Eurozone finance ministers had confirmed the request for funding to help resolve Ireland’s debt crisis minutes before the prime minister’s announcement.
Cowen did not reveal the precise amount of the fund to help bail- out Ireland’s banking system and safeguard the stability of the euro, but it is reported to be between 80-90 billion euros.
Speaking at a press conference in Dublin, Cowen said the “solidarity shown to Ireland by other countries should also be shown in Ireland.”
Ireland’s request marks the first time a eurozone country has requested aid from the special bail-out fund, created earlier this year to make sure that eurozone nations would not have to improvise assistance plans for nations with troubled economies, as was the case with the Greek bail-out last spring.
Cowen said that Ireland’s low corporation tax rates, which have come under fire as unfair competition within the EU, would not be changed as part of the deal.
Finance Minister Brian Lenihan said Europe “stood fully with Ireland in relation to the eurozone.” He said the loan period had not been determined, although normal programmes applied over three years.
Cowen said the programme of aid for Ireland would involve a fund for the provision of capital needs, restructuring of the banks and a programme for reducing the budget deficit.
Lenihan said Ireland’s options had been narrowly circumscribed since 2008 and the government had acted appropriately.
He said a clear option now was to look at bank assets – the vast part of the banks now being in public ownership – and to see what assets could be disposed off.
Conceding that Ireland’s debt problems had become “too big” for the country, Lehihan announced earlier Sunday that the country would apply for a financial rescue package from the EU, the International Monetary Fund (IMF) and the European Central Bank (ECB).
Ireland has been under pressure for over a week to accept an EU/IMF bailout to help solve its debt crisis.
Following the late Sunday announcement, IMF managing director Dominique Strauss-Kahn said we welcomed the EU response to Ireland’s request for assistance.

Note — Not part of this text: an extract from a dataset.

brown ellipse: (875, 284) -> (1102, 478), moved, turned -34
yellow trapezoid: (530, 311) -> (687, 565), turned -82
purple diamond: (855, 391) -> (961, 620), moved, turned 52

“The IMF stands ready to join this effort, including through a multi-year loan,” he said, adding that an IMF team, currently in Ireland, will now hold talks on an economic programme with the Irish authorities, European Commission and ECB.

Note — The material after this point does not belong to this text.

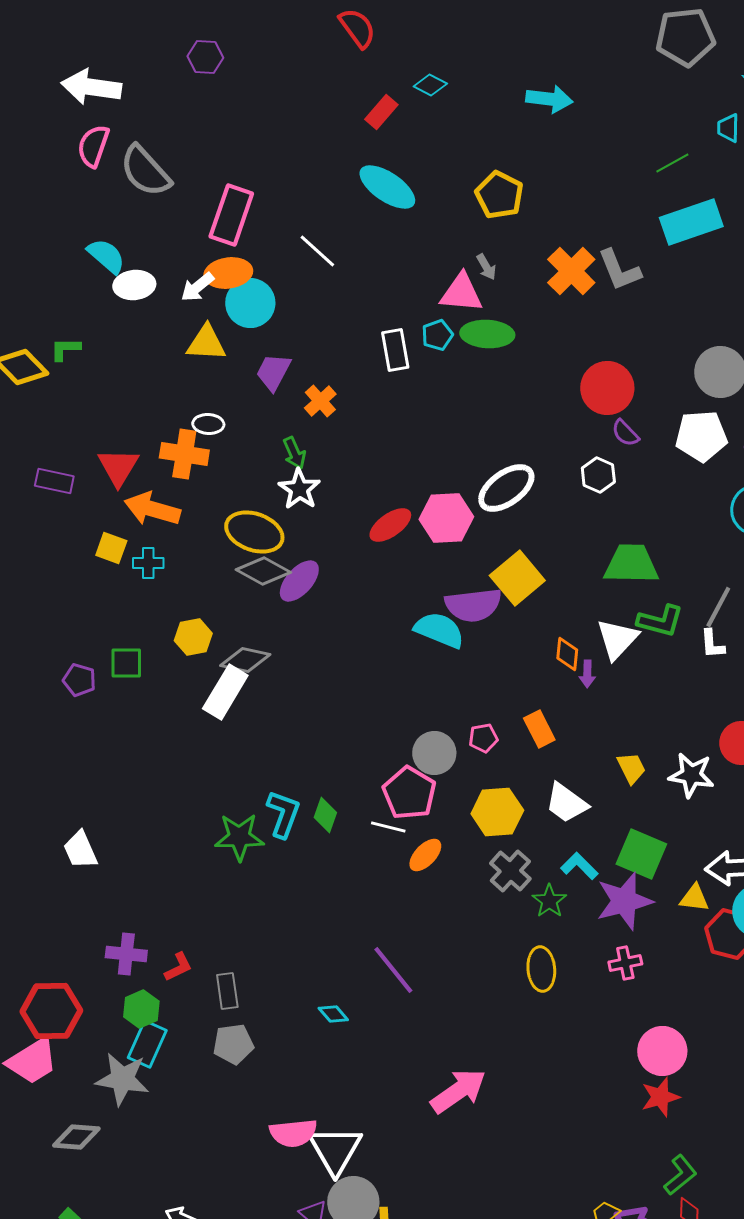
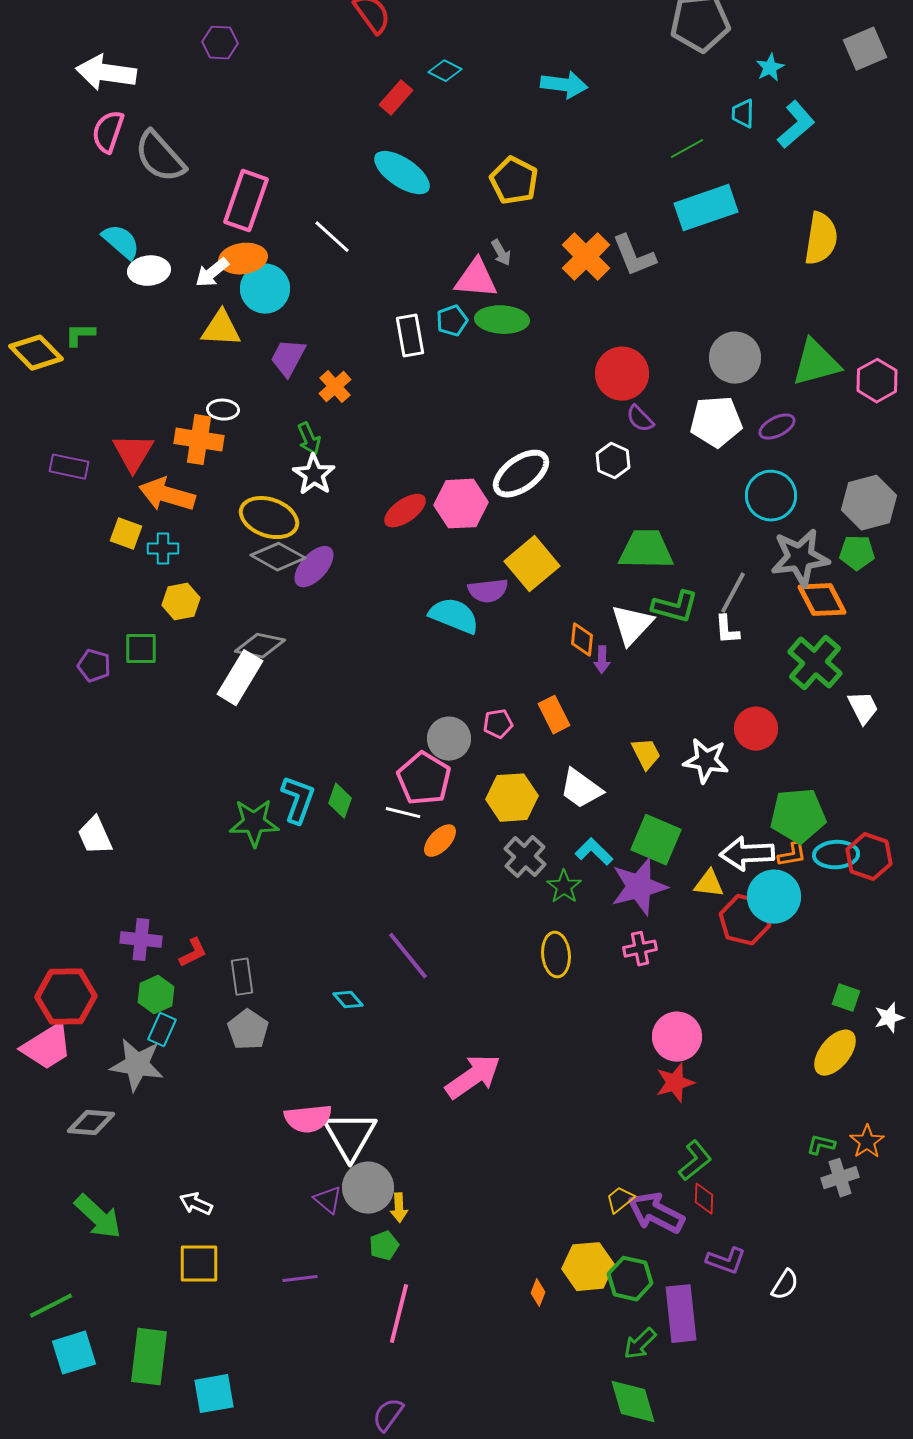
purple semicircle: (473, 605) -> (488, 591), size x0.7
yellow hexagon: (193, 637) -> (181, 602), moved
cyan rectangle: (147, 1044) -> (162, 1030), size x0.7
gray pentagon: (233, 1044) -> (248, 1030), turned -30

A 45-billion-euro government (61.6-billion-dollar) bail-out of Ireland’s shaky banking sector sent the public deficit this year to a staggering 32 per cent of gross domestic product.
Lenihan said earlier Sunday the ECB was behind the Irish banking system and capital was needed to ensure the Irish banks had “firepower.”
But, he said banks had to be “weaned” away from central bank funding.
The amount of interest being charged was subject to negotiation but it would be “a lot less” that Ireland would have paid on the international markets.
Lenihan also said the minimum wage would have to be looked at as a way to boost government revenues.
The cabinet has approved a 160-page austerity plan for how Ireland will cut spending by 15 billion euros between now and the end of 2014.
The political fallout of the debt crisis is intensifying, with repeated calls for the resignation of Cowen, who heads the deeply unpopular Fianna Fail/Green coalition government.